Das Haus der ehemaligen Schwedische Israelmission in der Seegasse 16 in Wien
Gedenktheater

Der evangelischen Judenrettung auf der Spur

Die evangelische Schwedische Israelmission in Wien hat im Zweiten Weltkrieg Tausenden wegen ihrer jüdischen Herkunft Verfolgten zur Flucht verholfen. Die Schauspielerin Waltraud Barton erzählt in Spaziergängen die Geschichte ihres Großonkels und fragt, ob die Mission selbst antisemitisch war.

Unter dem Titel „Kennen Sie Lizzi Holler? Ein theatraler Stadtspaziergang von und mit Waltraud Barton“ organisiert die Schauspielerin am 4., 6. und 11. Juli ab 17 Uhr „eine ganz besondere Führung“ durch den „jüdischen Alsergrund“, wie es in der Ankündigung des Gedenktheaters heißt.
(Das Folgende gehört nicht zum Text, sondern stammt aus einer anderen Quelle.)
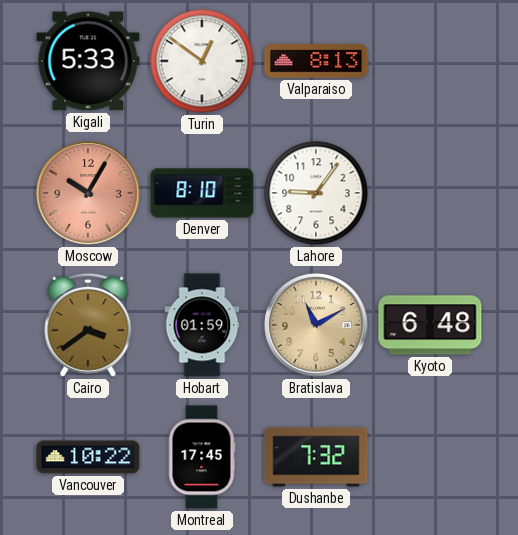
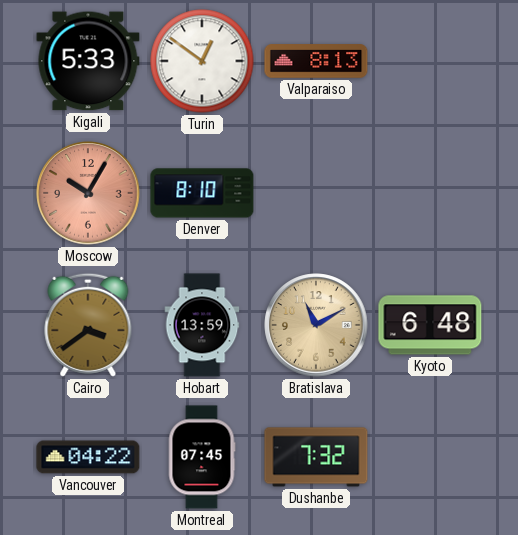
Lahore: 9:06 -> none
Hobart: 01:59 -> 13:59
Vancouver: 10:22 -> 04:22
Montreal: 17:45 -> 07:45
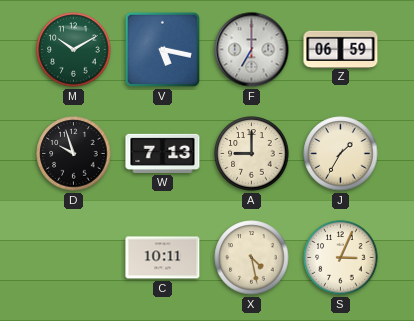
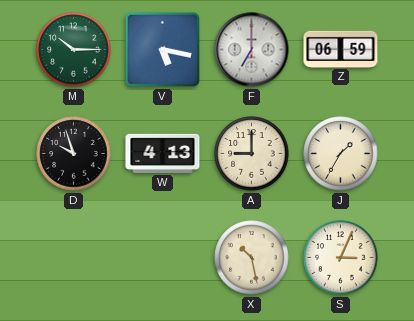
M: 10:10 -> 10:15
W: 7:13 -> 4:13
C: 10:11 -> none
X: 4:28 -> 10:28
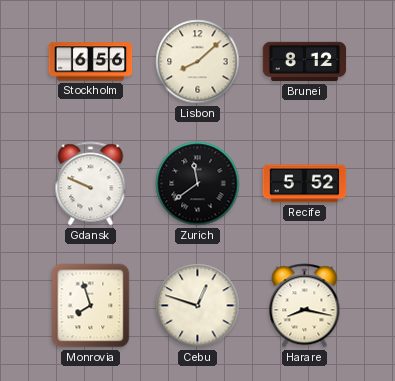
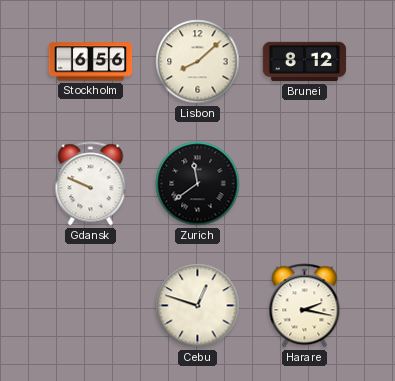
Recife: 5:52 -> none
Monrovia: 7:57 -> none
Harare: 8:17 -> 2:17
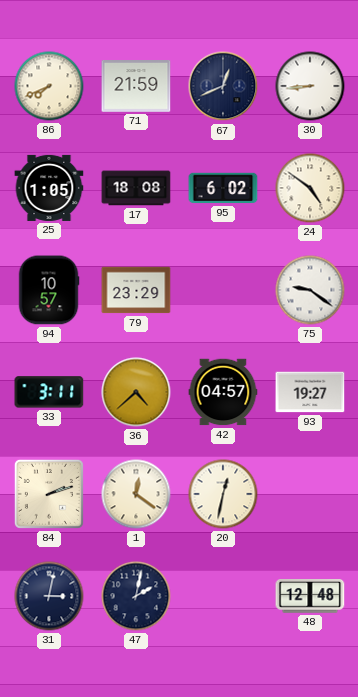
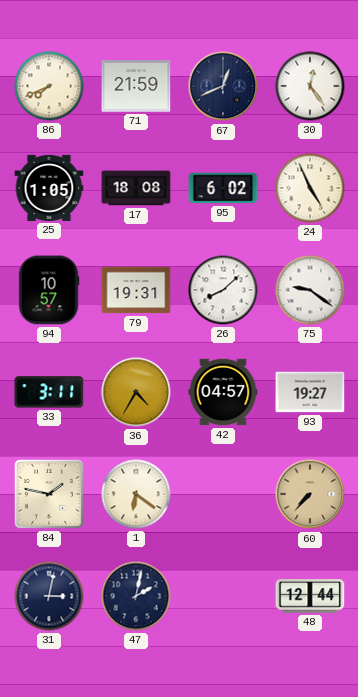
30: 8:44 -> 12:24
24: 4:51 -> 4:56
79: 23:29 -> 19:31
26: none -> 8:08
36: 4:38 -> 4:35
84: 2:12 -> 1:47
1: 12:21 -> 6:21
20: 12:32 -> none
60: none -> 7:37
48: 12:48 -> 12:44
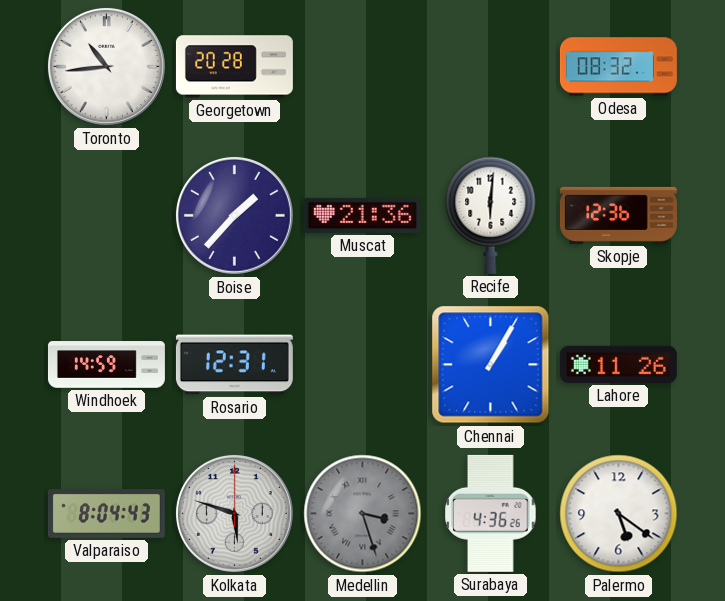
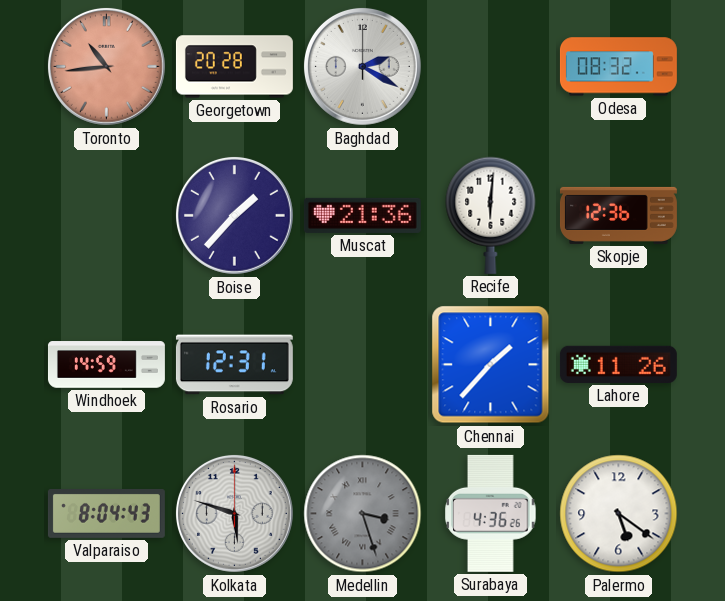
Toronto dial: white -> salmon
Baghdad: none -> 2:20
Chennai: 1:05 -> 1:37
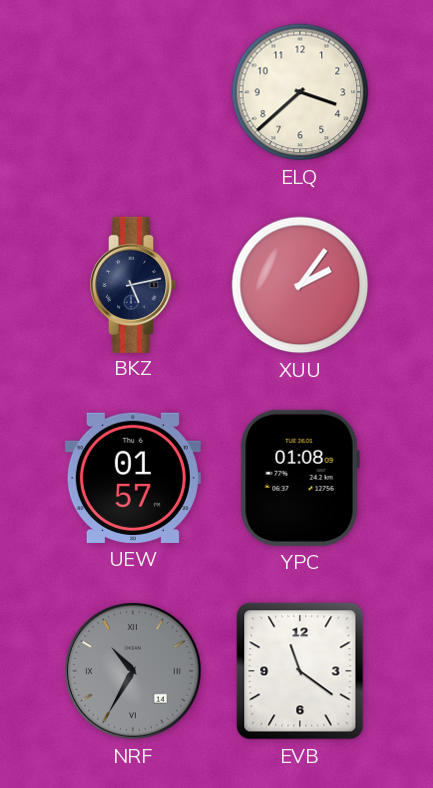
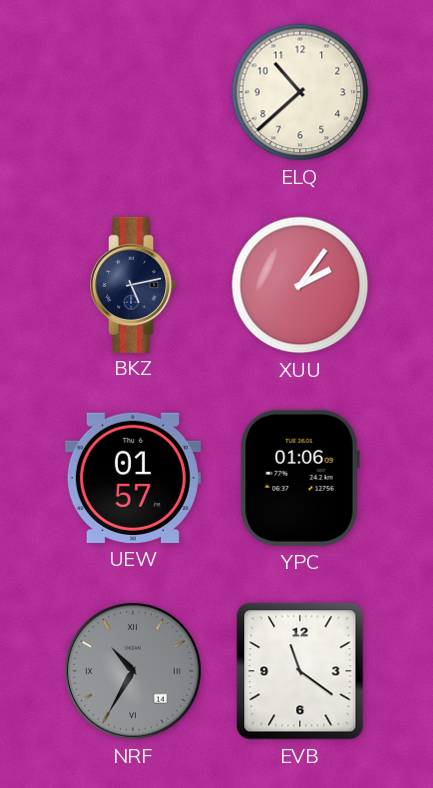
ELQ: 3:38 -> 10:38
YPC: 01:08 -> 01:06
Die Simon-Wiesenthal-Preisträgerin erzählt bei den theatralen Spaziergängen in drei Abschnitten von der abenteuerlichen Flucht ihres Großonkels, der sich mit Hilfe der Schwedischen Israelmission in die Schweiz retten konnte. Sie fragt bei den Spaziergängen auch nach dem Schicksal der Fluchthelferinnen und Fluchthelfer.

Evangelische halfen bei Flucht

Die Schwedische Israelmission war eine Einrichtung der evangelisch-lutherischen Staatskirche Schwedens für die „Evangelisierung unter Juden“, also die Bekehrung von Jüdinnen und Juden zum Christentum. Schon 1920 hatte sie ihre Arbeit in Wien aufgenommen, 1922 wurde das Haus Nr. 16 in der Seegasse im 9. Wiener Gemeindebezirk gekauft. Im Sommer 1936 kam der schwedische Pastor Göte Hedenquist nach Wien, um seinen Dienst in der Schwedischen Israelmission anzutreten.

Schauspielerin Waltraud Barton
Michèle Pauty
Waltraud Barton

Nach dem Anschluss Österreichs an Hitlerdeutschland 1938 wurde die Institution jedoch zu einer Anlaufstelle für verfolgte evangelische Christinnen und Christen jüdischer Herkunft sowie Jüdinnen und Juden und ermöglichte 3.000 von ihnen die Ausreise und somit die Flucht vor dem Naziregime. Hedenquists Aufzeichnungen dokumentieren, wie Missionare und Mitarbeiterinnen der Seegasse Verfolgten zur Flucht verhalfen. Bald geriet die Schwedische Mission selbst ins Visier der Gestapo und wurde am 10. November 1941 von ihr geschlossen.

Kritische Fragen

Die Schwedische Israelmission wird aber auch kritisch hinterfragt, da sie ursprünglich zum Ziel hatte, Jüdinnen und Juden dazu zu bringen, zum Christentum zu konvertieren.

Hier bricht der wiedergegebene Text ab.